In blockchain networks, a delay refers to the mandatory waiting period between when a transaction is broadcast and when it is considered final and irreversible. This delay is not a bug but a fundamental security mechanism, most notably implemented as the confirmation time in Proof-of-Work chains like Bitcoin. During this period, the network achieves consensus, allowing nodes to validate the transaction and ensure it is part of the longest, valid chain. Reducing this delay improves user experience (UX) but can increase the risk of chain reorganizations and double-spending attacks.

The security provided by delay stems from the probabilistic nature of consensus. For example, a Bitcoin transaction with a single confirmation could theoretically be reversed if a longer, competing chain is found. Each subsequent block added on top makes a reorg exponentially less likely, increasing finality. Protocols aiming for faster UX, such as those using instant confirmation mechanisms, must introduce alternative security assumptions—like trusted validators, fraud proofs, or economic penalties—to compensate for the reduced natural delay. This creates a spectrum where designs prioritize either optimistic execution (fast, with dispute periods) or pessimistic finality (slow, with high cryptographic certainty).

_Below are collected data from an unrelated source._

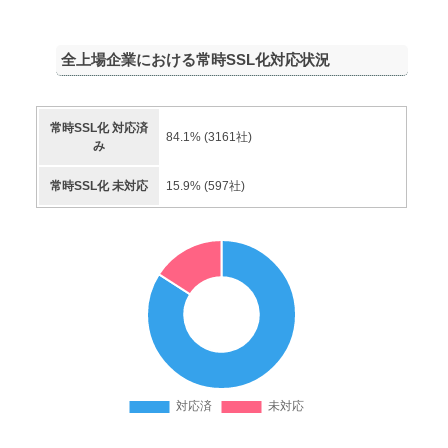
全上場企業における常時SSL化対応状況
常時SSL化 対応済
84.1
% (
3161
社)
み
常時SSL化 未対応
15.9
% (
597
社)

Real-world implementations highlight this trade-off. Payment processors often accept zero-confirmation transactions for small amounts, prioritizing UX over the minimal security risk of a double-spend. Conversely, high-value settlements on base layers wait for numerous confirmations. Layer 2 solutions like rollups explicitly decouple this trade-off: they offer fast, cheap transactions for users (good UX) by processing them off-chain, while relying on the slower, more secure base layer (e.g., Ethereum) for ultimate data availability and dispute resolution, thereby inheriting its security after a challenge period delay.

FORCE INCLUSION

Common Misconceptions

Force inclusion is a critical mechanism in blockchain transaction processing, often misunderstood in its purpose, limitations, and relationship to other concepts like censorship resistance. This section clarifies the most frequent points of confusion.

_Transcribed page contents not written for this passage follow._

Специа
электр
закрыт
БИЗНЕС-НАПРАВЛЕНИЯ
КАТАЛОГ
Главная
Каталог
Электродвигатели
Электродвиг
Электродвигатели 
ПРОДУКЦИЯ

Force inclusion is a protocol-level mechanism that allows a transaction to bypass the standard mempool and be included directly in a block, typically by submitting it to a specialized mempool for high-priority transactions. It works by leveraging a builder or sequencer's obligation to include transactions from this designated queue, often enforced by the protocol's consensus rules or slashing conditions. For example, in Ethereum's PBS (Proposer-Builder Separation) roadmap, crLists (censorship resistance lists) allow validators to force builders to include eligible transactions from a public mempool. The process does not guarantee immediate inclusion in the next block but ensures the transaction cannot be indefinitely censored without the builder/sequencer facing penalties.

FORCE INCLUSION

Frequently Asked Questions

Force inclusion is a critical mechanism in rollup architectures designed to ensure transaction censorship resistance. These questions address its function, necessity, and implementation.

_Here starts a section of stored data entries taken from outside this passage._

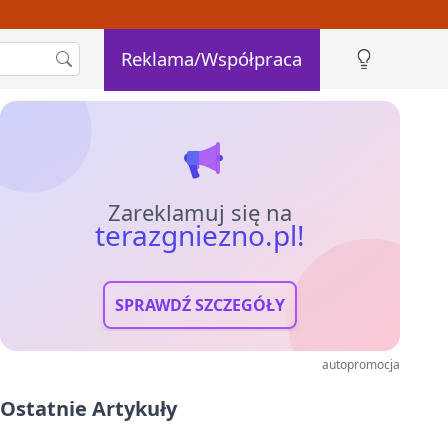
Reklama/Współpraca
Zareklamuj się na
terazgniezno.pl!
SPRAWDŹ SZCZEGÓŁY
autopromocja
Ostatnie Artykuły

Force inclusion is a protocol-level mechanism that allows users to bypass a sequencer's censorship by submitting transactions directly to a layer-1 (L1) contract, which the rollup is then obligated to process. It works by providing a permissionless escape hatch: if a sequencer refuses to include a valid transaction in a timely manner, a user can post it to a designated inbox contract on the L1 (e.g., Ethereum). After a predefined challenge period or delay, the rollup's state transition function is forced to incorporate this transaction, guaranteeing eventual inclusion and preserving the network's censorship resistance.